En outre, les traités aident les États du Golfe ambitieux qui ont amassé d’importantes forces militaires. Le traité des EAU comprend une promesse des États-Unis pour le déploiement d’armes que le pays ne pouvait auparavant voir que dans des expositions militaires : le chasseur F-35 Lightning II et l’avion de guerre électronique EA-18G Growler. Les Émirats arabes unis ont utilisé les armes qu’ils avaient acquises précédemment en Libye et au Yémen, mais celles-ci seraient insuffisantes dans une confrontation avec leur plus grand antagoniste, l’Iran. Par conséquent, on espère des exercices conjoints avec Israël pour mieux se préparer à cette menace.

Les gains de Bahreïn grâce à son traité sont palpables car, jusqu’en 1969, le régime du Shah considérait que Bahreïn faisait partie du territoire iranien. Indépendamment du fait que le roi de Bahreïn est un sunnite, une proportion considérable de la population – les chiites antimonarchistes – a préféré se ranger du côté de l’Iran. Il s’agit donc clairement aussi d’une question de sécurité nationale.

Les traités avec les EAU et le Bahreïn sont également très avantageux pour Israël. Netanyahou croit en la grande stratégie des années 1920, selon laquelle il existe un « mur de fer » entre les Juifs et les Arabes. Cela signifie qu’Israël y gagnerait à long terme, et que le monde arabe gagnerait à comprendre son voisin. Israël ne veut pas être isolé dans la région. S’il comprend les avantages à long terme, il a également oublié les récents désaccords avec les Émirats arabes unis concernant le renforcement de l’arsenal militaire de ce pays.

Le président turc Erdoğan a déclaré regretter les dommages causés aux Palestiniens en raison des accords conclus par Israël avec les Émirats arabes unis et Bahreïn. Entre-temps, il a été demandé aux autorités turques si elles accepteraient de se joindre aux EAU et à Bahreïn dans leurs accords pour tenir tête à l’Iran, mais aucune décision officielle n’a encore été prise et il n’y a aucune information sur la place que la Turquie se voit sur la nouvelle carte des puissances du Moyen-Orient.

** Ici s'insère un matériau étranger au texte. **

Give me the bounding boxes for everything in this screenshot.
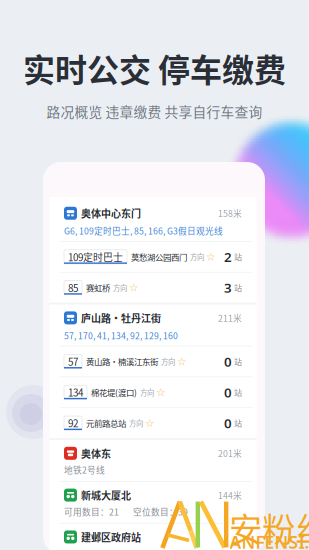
staticText: ☆ — [156, 386, 166, 398]
button[interactable]: 85 — [50, 273, 256, 303]
staticText: 85 — [68, 280, 78, 295]
staticText: ☆ — [129, 282, 139, 294]
staticText: 57, 170, 41, 134, 92, 129, 160 — [64, 329, 178, 342]
staticText: 92 — [68, 416, 78, 430]
staticText: 黄山路·楠溪江东街 — [86, 355, 158, 368]
staticText: 方向 — [129, 418, 143, 428]
staticText: 奥体东 — [81, 446, 111, 461]
staticText: 109定时巴士 — [68, 250, 123, 264]
staticText: 0 — [224, 383, 232, 401]
staticText: 158米 — [218, 207, 242, 220]
staticText: 57 — [68, 354, 78, 369]
staticText: 建邺区政府站 — [81, 530, 141, 544]
button[interactable]: 109定时巴士 — [50, 242, 256, 272]
staticText: G6, 109定时巴士, 85, 166, G3假日观光线 — [64, 224, 223, 237]
button[interactable]: 57 — [50, 346, 256, 376]
staticText: 方向 — [140, 387, 154, 398]
staticText: ANFENSI.COM — [230, 530, 309, 550]
button[interactable]: 新城大厦北 — [50, 482, 256, 523]
staticText: 134 — [68, 385, 83, 399]
staticText: 211米 — [218, 312, 242, 324]
staticText: ☆ — [145, 417, 155, 429]
staticText: 0 — [224, 414, 232, 432]
staticText: 可用数目：21 — [64, 505, 119, 518]
staticText: 站 — [234, 251, 242, 263]
button[interactable]: 134 — [50, 377, 256, 407]
staticText: 实时公交 停车缴费 — [23, 45, 286, 91]
staticText: 元前路总站 — [86, 417, 126, 429]
staticText: 安粉丝 — [229, 503, 309, 550]
staticText: 3 — [224, 279, 232, 296]
staticText: ☆ — [206, 251, 216, 263]
staticText: ☆ — [177, 355, 187, 368]
staticText: 方向 — [190, 251, 204, 262]
staticText: 2 — [224, 248, 232, 266]
staticText: 新城大厦北 — [81, 488, 131, 502]
staticText: 庐山路·牡丹江街 — [81, 311, 161, 325]
staticText: 站 — [234, 417, 242, 429]
staticText: 路况概览 违章缴费 共享自行车查询 — [46, 101, 262, 121]
staticText: 赛虹桥 — [86, 282, 110, 294]
staticText: 莫愁湖公园西门 — [131, 251, 187, 263]
button[interactable]: 建邺区政府站 — [50, 524, 256, 550]
staticText: 144米 — [218, 489, 242, 501]
staticText: 空位数目：39 — [133, 505, 188, 518]
staticText: 站 — [234, 282, 242, 293]
staticText: 站 — [234, 356, 242, 367]
staticText: 0 — [224, 353, 232, 370]
staticText: 方向 — [161, 356, 175, 367]
staticText: 方向 — [113, 282, 127, 293]
button[interactable]: 92 — [50, 408, 256, 438]
staticText: 201米 — [218, 447, 242, 460]
staticText: 奥体中心东门 — [81, 206, 141, 220]
button[interactable]: 奥体东 — [50, 440, 256, 481]
staticText: 站 — [234, 386, 242, 398]
staticText: 地铁2号线 — [64, 464, 105, 476]
staticText: 棉花堤(渡口) — [91, 386, 137, 398]
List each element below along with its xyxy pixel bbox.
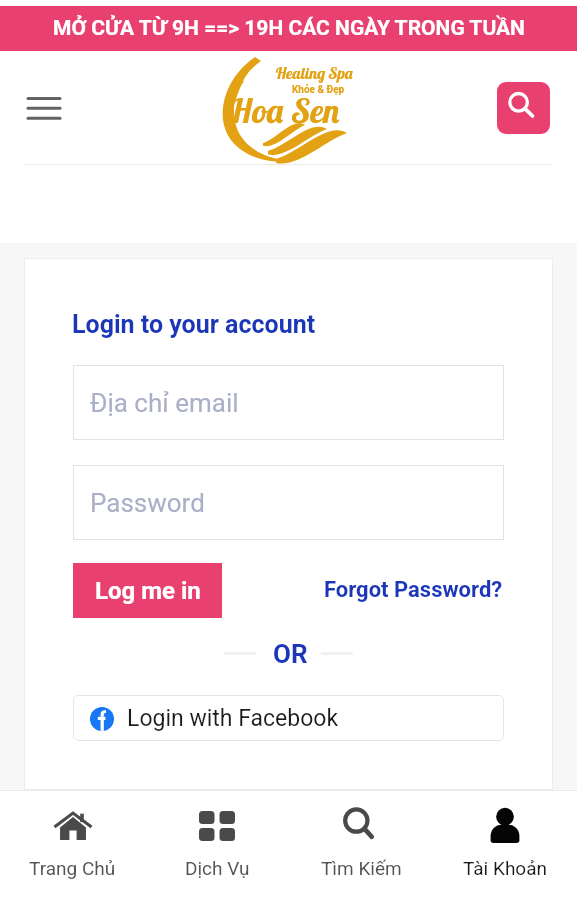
button[interactable]: Search xyxy=(497,82,550,134)
staticText: Trang Chủ xyxy=(29,857,116,879)
button[interactable]: Dịch Vụ xyxy=(145,790,289,900)
staticText: Forgot Password? xyxy=(324,577,503,603)
staticText: MỞ CỬA TỪ 9H ==> 19H CÁC NGÀY TRONG TUẦN xyxy=(53,16,525,41)
staticText: Hoa Sen xyxy=(228,89,341,132)
button[interactable]: Trang Chủ xyxy=(0,790,145,900)
staticText: Healing Spa xyxy=(275,63,354,83)
staticText: Password xyxy=(90,488,205,518)
staticText: Login with Facebook xyxy=(127,705,339,732)
staticText: Tài Khoản xyxy=(463,857,548,879)
button[interactable]: Login with Facebook xyxy=(73,695,504,741)
staticText: Địa chỉ email xyxy=(90,388,239,418)
button[interactable]: Forgot Password? xyxy=(324,577,503,603)
staticText: Tìm Kiếm xyxy=(321,857,402,879)
staticText: Dịch Vụ xyxy=(185,857,250,879)
button[interactable]: Tìm Kiếm xyxy=(289,790,433,900)
staticText: OR xyxy=(273,639,308,669)
staticText: Log me in xyxy=(95,577,201,605)
staticText: Khỏe & Đẹp xyxy=(292,84,345,96)
staticText: Login to your account xyxy=(72,310,316,339)
button[interactable]: Menu xyxy=(8,71,80,147)
button[interactable]: Log me in xyxy=(73,563,222,618)
button[interactable]: Tài Khoản xyxy=(433,790,577,900)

Les dirigeants iraniens ont largement critiqué les accords. Cela représente bien plus que des paroles en l’air. Les « accords d’Abraham » ont placé les dirigeants iraniens dans une nouvelle position. Jusqu’à présent, l’opposition des gouvernements occidentaux était principalement verbale, les seuls problèmes étant les armes nucléaires et les sanctions, mais la nouvelle situation est un véritable casse-tête. En plus de cela, il y a des protestations internes en Iran, où, quels que soient les efforts des autorités de sécurité de l’État pour faire taire le peuple et neutraliser l’opposition, certains Iraniens courageux sont encore prêts à dire ce qu’ils pensent en public.

Washington est loin de l’Iran, mais les Émirats arabes unis sont juste de l’autre côté du golfe Persique. D’autre part, Téhéran cherche des occasions de revenir à la table des négociations, mais avec son histoire et sa culture millénaires, l’Iran peut se permettre d’être patient, et le repère actuel qu’ils attendent semble être les élections présidentielles américaines. Ainsi, Israël, les EAU et Bahreïn ont fait un geste que l’Iran n’attendait pas, ce qui a clairement restreint ses choix.

Le 1er septembre, plusieurs personnalités iraniennes de premier plan ont exprimé leur profonde inquiétude quant au fait qu’un certain nombre d’États arabes pourraient rejoindre les EAU, Bahreïn, l’Égypte et la Jordanie. Oman a salué la décision et les actions des EAU, et l’Iran a fait part de sa vive inquiétude à ce sujet. Le président Rouhani a déclaré à l’Assemblée générale des Nations unies que l’Iran n’était pas une monnaie d’échange et que la future administration américaine devrait plutôt « se rendre » à l’Iran. Il est clair que Téhéran se prépare à quelque chose. D’autres membres de l’ONU, dont le Royaume-Uni et l’Allemagne, ont affirmé qu’imposer de nouvelles sanctions à l’Iran, ce que les États-Unis ont envisagé, pourrait avoir des conséquences imprévisibles.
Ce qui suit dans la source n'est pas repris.